A curious mind can rescue success from the jaws of defeat, as the story of one research scientist illustrates. The researcher, a physiologist by training, wanted to understand the role of saliva in digestion. The experiment was set up to examine how food is digested after saliva begins to flow during a meal. He set up his protocol and put together a lab using dogs as experimental subjects. However, one day the assistant came to the researcher with “bad news.” The dogs were beginning to salivate before they were even served their food, upon the familiar sight of the lab assistant who fed them each day entering the room. Surely the experiment was now ruined, concluded the researcher’s assistants!
However, the researcher was undaunted. His curiosity and flexibility led him to redesign the experiment in order to study how the dogs had learned to salivate at the sight of the lab assistant, shedding revolutionary light on our theory of learning in the field of psychology. To standardize the subsequent experiments, he substituted the sound of a bell for the sight of the lab assistant, and the results became known to the world as the theory of classical, or “Pavlovian”, conditioning. The researcher was Ivan Pavlov and though we might say that his discovery of Pavlovian conditioning was – like many scientific discoveries – “accidental” – such ‘happy accidents’ are in reality the routine meeting of a curious mind with the unexpected, novel, or disappointing circumstances life offers us.
Curiosity consists more than anything else of asking novel questions. Perhaps my greatest personal gratification as a psychiatrist is when I pose a question to my patient and he or she responds, “Ah, doc, good question! I never thought of it that way before!” A good question opens up a whole new perspective on one’s situation, unfreezes a stuck thought pattern, and offers up a whole new world of possibilities. Arguably, my role is more to ask thoughtful questions more than to try to provide the patient with specific advice or answers. I’d go so far as to say that if I did nothing more than be a good listener and ask good questions, with an open-minded, curious, and nonjudgmental attitude, then my job is half-way done.
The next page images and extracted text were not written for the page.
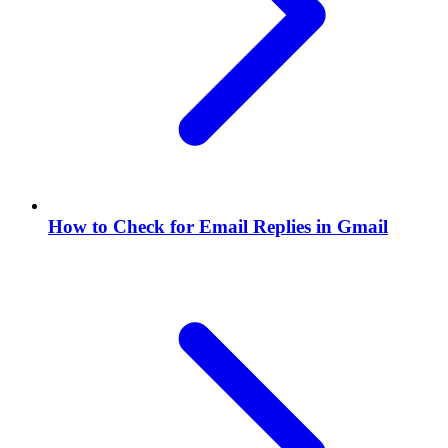
How to Check for Email Replies in Gmail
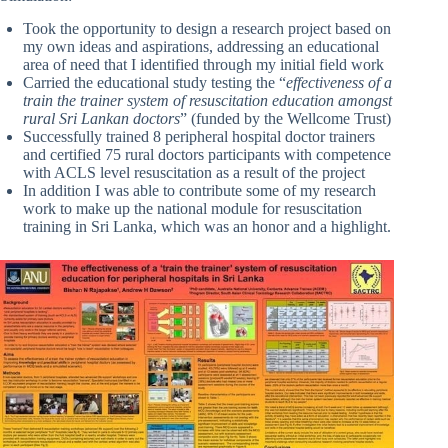
Took the opportunity to design a research project based on
my own ideas and aspirations, addressing an educational
area of need that I identified through my initial field work
Carried the educational study testing the “
effectiveness of a
train the trainer system of resuscitation education amongst
rural Sri Lankan doctors
” (funded by the Wellcome Trust)
Successfully trained 8 peripheral hospital doctor trainers
and certified 75 rural doctors participants with competence
with ACLS level resuscitation as a result of the project
In addition I was able to contribute some of my research
work to make up the national module for resuscitation
training in Sri Lanka, which was an honor and a highlight.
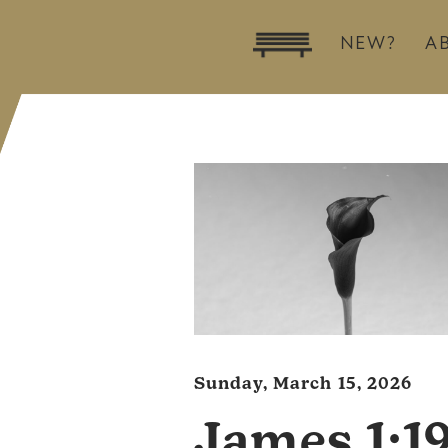
NEW?
A
Sunday, March 15, 2026
James 1:1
A good exercise for all of us would be to live a day committed to being curious about everything and everyone around you, invoking CONE throughout the day and see how it changes your perspective on problems and setbacks. Better yet, try living a day or a week emphasizing three closely related, core resiliency strengths, applying them to problems or challenges in your life, let’s say: curiosity, humor, and humility. I’d wager that if you pick a problem and lead with those strengths you’ll get quite far. Keep on exercising those resiliency muscles!
©Larry H Pastor, MD
January 2025
[1] See my blog post from May 2023 for a taxonomy of resiliency strengths.
[2] Al Siebert, The Resiliency Advantage: Master Change, Thrive Under Pressure, and Bounce Back from Setbacks, BK Publishers, 2005.
[3] Alvaro Fernandez et.al., The SharpBrains Guide to Brain Fitness: how to optimize brain health and performance at any age, 2nd edition 2013, p. 191.
[4] Mihail Czikszentmihalyi, Curiosity: Flow and Psychology of Discovery and Invention, 1997.